AIM OF THE EXERCISE:
Take the entries below and print, exactly, the stretch from the line containing "ng, angemessene Informationen" through the line containing "eren Informationen an Ihrem Computer.", both included.

SUPPLIED RECORDS:

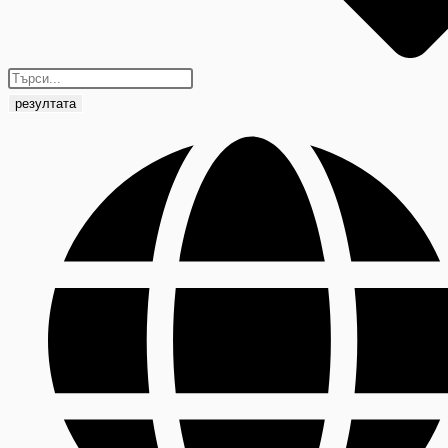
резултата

--

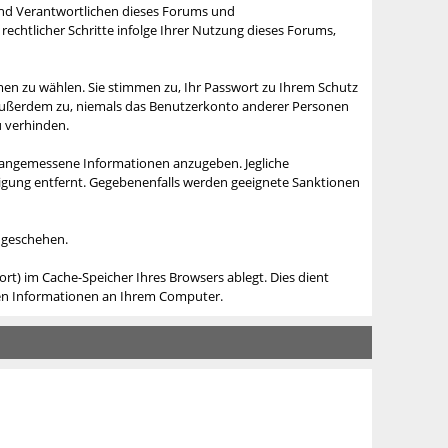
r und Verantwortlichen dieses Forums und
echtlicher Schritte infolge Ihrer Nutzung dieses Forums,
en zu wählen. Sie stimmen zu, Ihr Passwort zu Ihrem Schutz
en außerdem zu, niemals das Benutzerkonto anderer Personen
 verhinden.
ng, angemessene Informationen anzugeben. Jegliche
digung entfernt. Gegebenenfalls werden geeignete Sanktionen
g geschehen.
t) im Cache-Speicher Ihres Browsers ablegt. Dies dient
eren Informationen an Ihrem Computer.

==

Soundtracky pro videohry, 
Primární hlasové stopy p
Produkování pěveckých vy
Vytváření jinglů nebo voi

WRITTEN REPLY:
ng, angemessene Informationen anzugeben. Jegliche
digung entfernt. Gegebenenfalls werden geeignete Sanktionen
g geschehen.
t) im Cache-Speicher Ihres Browsers ablegt. Dies dient
eren Informationen an Ihrem Computer.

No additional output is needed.